El país que aplaudía al carcelero
Nos cuentan que la pandemia fue un «error autonómico», no un manual de obediencia
Hubo un tiempo en que salir a la calle fue un delito.
No había guerra ni ocupación extranjera. Solo un virus. Y un Gobierno.
Las ciudades se vaciaron como tras un bombardeo. Las tiendas cerradas, las persianas bajadas, las plazas sin niños.
En las ventanas y balcones banderas y aplausos: siempre hay quien vitorea al que le encierra, al que le dice cuándo puede respirar.
En los pasillos de los hospitales, los médicos vestían bolsas de basura por uniforme.
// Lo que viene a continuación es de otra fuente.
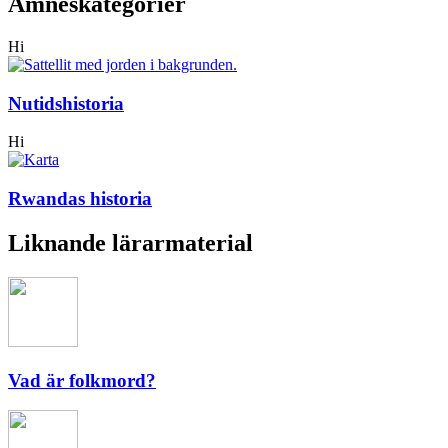
Ämneskategorier
Hi
Nutidshistoria
Hi
Rwandas historia
Liknande lärarmaterial
Vad är folkmord?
Las residencias, selladas por dentro, olían a muerte y a soledad.
Las familias se despedían por teléfono. Cuando se despedían.
Mientras, algunos firmaban contratos de madrugada, vendían mascarillas de saldo y se repartían los trozos del naufragio.
Otros, desde sus despachos, se hacían con los resortes del poder.
Pablo Iglesias, ese que hoy juega a profeta del pueblo en cualquier plató, se coló en el CNI mientras los muertos se apilaban en las residencias que él debía proteger.
Pocos parecen recordar esto.
Han pasado cinco años y el relato oficial está escrito: todo ocurrió en Madrid, todo culpa de Ayuso.
Como si en Barcelona o en Sevilla no murieran ancianos.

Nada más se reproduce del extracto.